The answer should match the entries below word for word, minus their pictures.

Given data:
*** Begin section ***
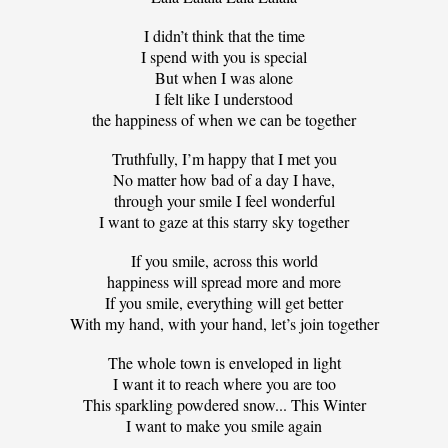
I didn’t think that the time
I spend with you is special
But when I was alone
I felt like I understood
the happiness of when we can be together
Truthfully, I’m happy that I met you
No matter how bad of a day I have,
through your smile I feel wonderful
I want to gaze at this starry sky together
If you smile, across this world
happiness will spread more and more
If you smile, everything will get better
With my hand, with your hand, let’s join together
The whole town is enveloped in light
I want it to reach where you are too
This sparkling powdered snow... This Winter
I want to make you smile again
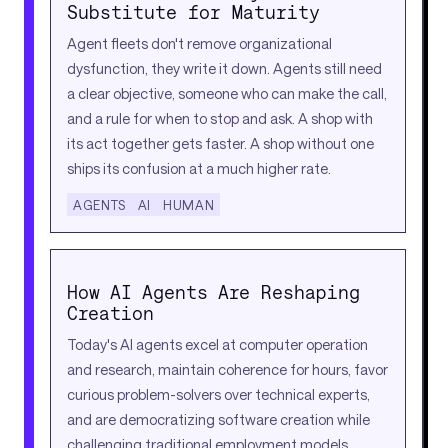
Substitute for Maturity
Agent fleets don't remove organizational
dysfunction, they write it down. Agents still need
a clear objective, someone who can make the call,
and a rule for when to stop and ask. A shop with
its act together gets faster. A shop without one
ships its confusion at a much higher rate.
AGENTS
AI
HUMAN
How AI Agents Are Reshaping
Creation
Today's AI agents excel at computer operation
and research, maintain coherence for hours, favor
curious problem-solvers over technical experts,
and are democratizing software creation while
challenging traditional employment models.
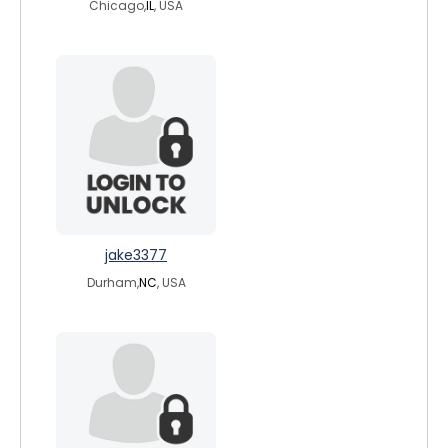
Chicago,
IL
, USA
jake3377
Durham,
NC
, USA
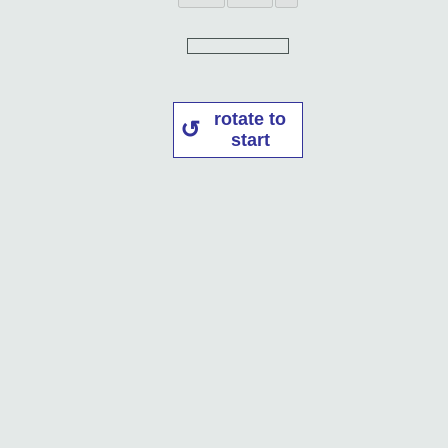
rotate to
start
*** End section ***
Written reply:
I didn’t think that the time
I spend with you is special
But when I was alone
I felt like I understood
the happiness of when we can be together
Truthfully, I’m happy that I met you
No matter how bad of a day I have,
through your smile I feel wonderful
I want to gaze at this starry sky together
If you smile, across this world
happiness will spread more and more
If you smile, everything will get better
With my hand, with your hand, let’s join together
The whole town is enveloped in light
I want it to reach where you are too
This sparkling powdered snow... This Winter
I want to make you smile again
Substitute for Maturity
Agent fleets don't remove organizational
dysfunction, they write it down. Agents still need
a clear objective, someone who can make the call,
and a rule for when to stop and ask. A shop with
its act together gets faster. A shop without one
ships its confusion at a much higher rate.
AGENTS
AI
HUMAN
How AI Agents Are Reshaping
Creation
Today's AI agents excel at computer operation
and research, maintain coherence for hours, favor
curious problem-solvers over technical experts,
and are democratizing software creation while
challenging traditional employment models.
Chicago,
IL
, USA
jake3377
Durham,
NC
, USA
rotate to
start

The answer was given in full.